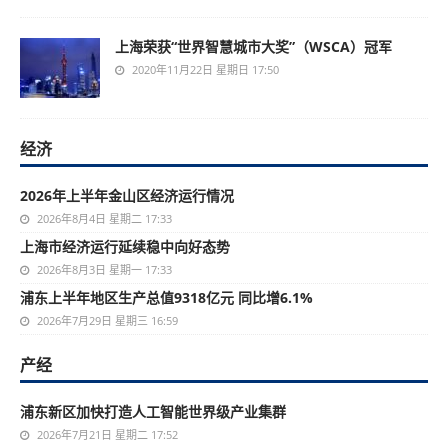
上海荣获“世界智慧城市大奖”（WSCA）冠军
2020年11月22日 星期日 17:50
经济
2026年上半年金山区经济运行情况
2026年8月4日 星期二 17:33
上海市经济运行延续稳中向好态势
2026年8月3日 星期一 17:33
浦东上半年地区生产总值9318亿元 同比增6.1%
2026年7月29日 星期三 16:59
产经
浦东新区加快打造人工智能世界级产业集群
2026年7月21日 星期二 17:52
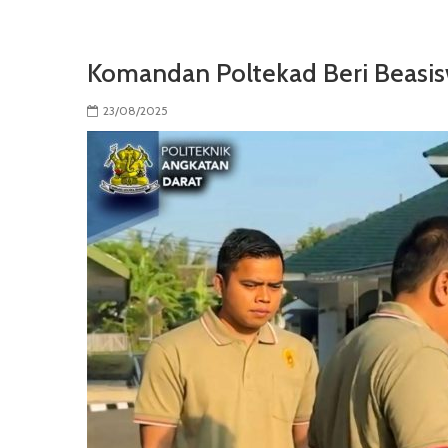
Komandan Poltekad Beri Beasisw
23/08/2025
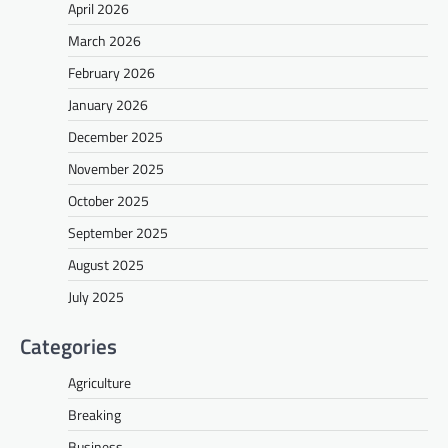
April 2026
March 2026
February 2026
January 2026
December 2025
November 2025
October 2025
September 2025
August 2025
July 2025
Categories
Agriculture
Breaking
Business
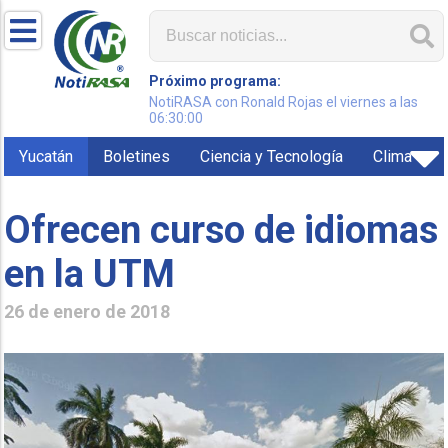
Próximo programa:
NotiRASA con Ronald Rojas el viernes a las
06:30:00
Yucatán
Boletines
Ciencia y Tecnología
Clima
Ofrecen curso de idiomas
en la UTM
26 de enero de 2018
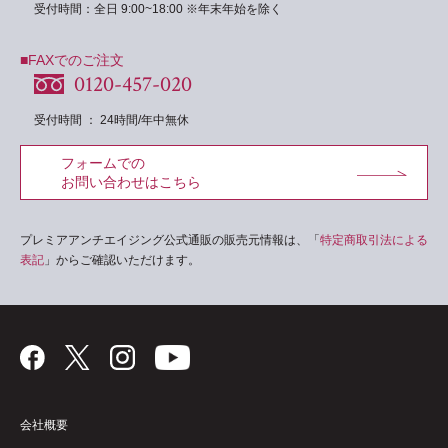
受付時間：全日 9:00~18:00 ※年末年始を除く
■FAXでのご注文
0120-457-020
受付時間 ： 24時間/年中無休
フォームでの
お問い合わせはこちら
プレミアアンチエイジング公式通販の販売元情報は、「
特定商取引法による
表記
」からご確認いただけます。
会社概要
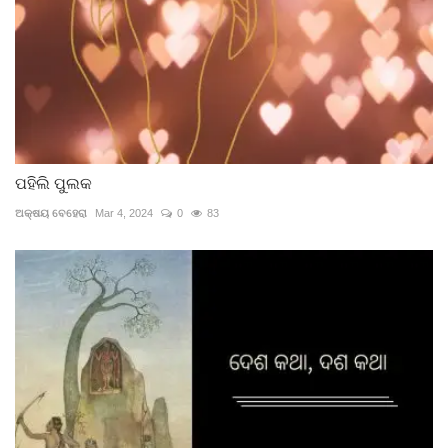
ପହିଲି ପୁଲକ
ଅକ୍ଷୟ ବେହେରା
Mar 4, 2024
0
83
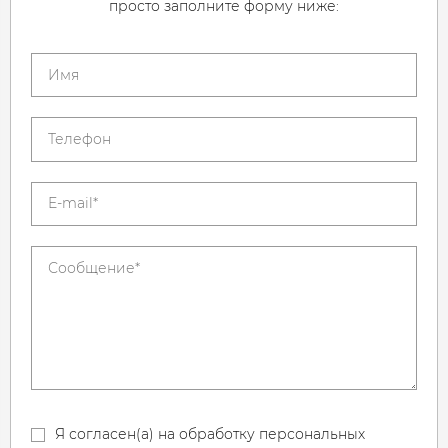
просто заполните форму ниже:
Я согласен(а) на обработку персональных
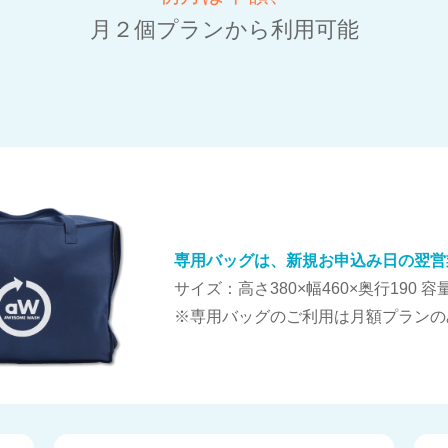
月２個プランから利用可能
専用バッグは、新規お申込み日の翌営
サイズ：高さ380×幅460×奥行190
容量
※専用バッグのご利用は月額プランの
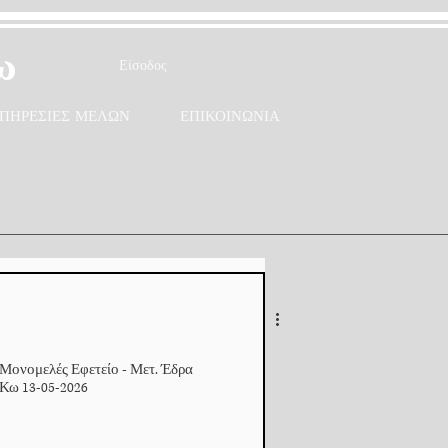
ω
Είσοδος
ΠΗΡΕΣΙΕΣ ΜΕΛΩΝ
ΕΠΙΚΟΙΝΩΝΙΑ
Μονομελές Εφετείο - Μετ. Έδρα
Κω 13-05-2026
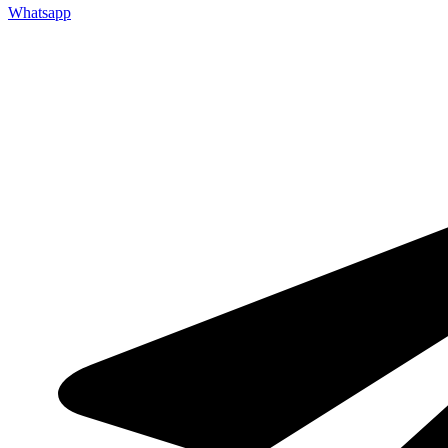
Whatsapp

DESCRIPTION OF THE TASK>
Using the material above, gather every line that includes "受付時間".

SOLUTION TO THE PROBLEM>
受付時間：全日 9:00~18:00 ※年末年始を除く
受付時間 ： 24時間/年中無休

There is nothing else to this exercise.